No-SQL databases are glorified caches

Published on , under Programming, tagged with database, postgres and sql.

Photo by Jan Antonin Kolar

In any modern project, the question to SQL or not to SQL will pop up, so it's important to define the fundamentals of each paradigm.

Flexibility

At some stage in the life of your app, the API versioning will require that you maintain some degree of backwards compatibility in your schema, if your app is built on microservices or you have native clients and cannot guarantee that they will all be updated at the same time.

No-SQL databases are often praised for giving you a lot of flexibility on how to define your schema. But it turns out that schema can be greatly adaptive in SQL databases too. There are schema and data migrations that can be done by background processes. Although one has to be aware of which schema updates will hold a lock that might require downtime.

Moreover, Postgres has native support for JSON fields in case you need extra flexibility.

Probably something worth noticing is that in schema-less databases it is implied that correctness is checked at code level instead of within the database. Strong consistency and strong types are more reliable in traditional SQL databases.

Pet vs Cattle

Scalability is an important aspect that distinguish both models.

It is easier to scale document databases horizontally by adding more servers and sharding data across clusters.

SQL databases require a constant monitoring on how data is being accessed and which tables are growing the most. Query plans might change, queries become slow, new indexes might be needed, etc. SQL databases often offer a great deal of parameters that can be tuned to increase the performance too.

It's common to have a master-follower setup, but you can only scale so much. At some point you will need to have a distributed cluster of servers that can scale horizontally.

Queries

In the No-SQL realm you don't join data by ids. You will often find that the database engine doesn't support this, and you have to do it in your code, probably resulting in more round trips to the database and reinventing many algorithms, hello bugs! Instead you denormalize heavily.

This limitation is not the only reason you de-normalize. De-normalization is encouraged if data is read more times than it is changed (or deleted).

How often are you retrieving the post author along with the post content? What about the comments? And now think how often authors will change their display name or profile picture.

A good reads vs writes ratio makes the case to optimize for the most common access pattern of your data, and yields better performance. You only pay the cost once an update occurs.

Now, de-normalization can also happen in a SQL world, but it is an optimization, not the first approach to model your data. In a document database, you have to think in advance how your data will be consumed by the client, and pre-format the documents that way, to minimize the number of round trips to get all the data needed to show a screen or render a widget. Almost like a chached REST API response.

This is where the trade-off is, data has to be modeled beforehand. New aggregates, reports, new relationships, etc impose a challenge for document databases.

A document database is a glorified cache, a filterable filesystem that you can grep for some JSON, where files contain all you need (and more). It's performance and scalability comes at the expense of simplicity.

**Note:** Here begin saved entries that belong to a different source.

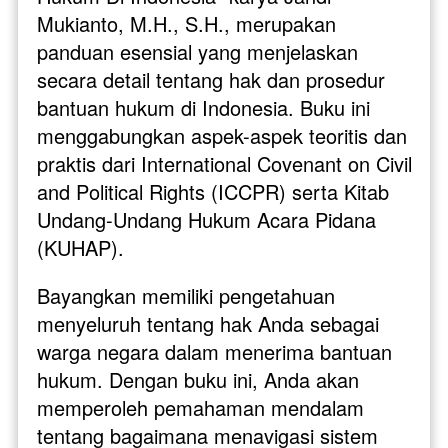
Mukianto, M.H., S.H., merupakan 
panduan esensial yang menjelaskan 
secara detail tentang hak dan prosedur 
bantuan hukum di Indonesia. Buku ini 
menggabungkan aspek-aspek teoritis dan 
praktis dari International Covenant on Civil 
and Political Rights (ICCPR) serta Kitab 
Undang-Undang Hukum Acara Pidana 
(KUHAP).
Bayangkan memiliki pengetahuan 
menyeluruh tentang hak Anda sebagai 
warga negara dalam menerima bantuan 
hukum. Dengan buku ini, Anda akan 
memperoleh pemahaman mendalam 
tentang bagaimana menavigasi sistem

On that note, and to be fair, many document databases offer other interesting features that include: real time reactivity, offline support, streaming/merging changes, direct access to clients to handle thousands of simultaneous connections, where there's no need to convert JSON to SQL back and forth through an HTTP API.

On the other hand, SQL might be a poor API, but it is powerful, and along with ACID, strong consistency, transactional updates, and other features that are very important when dealing with money for example, not so much in a social network where transactions can be optimistic and consistency can be eventual.

Conclusion

Nowadays with JSON fields and de-normalization we can obtain many of the benefits of a document database, while keeping all the good parts a SQL database has to offer. I would even go as far as to claim that in all applications, you can't get away without a SQL system to run queries and aggregates. That being said, document databases might have a place in your stack, if you use them as a sort of scalable / filterable cache, while keeping a SQL source of truth around.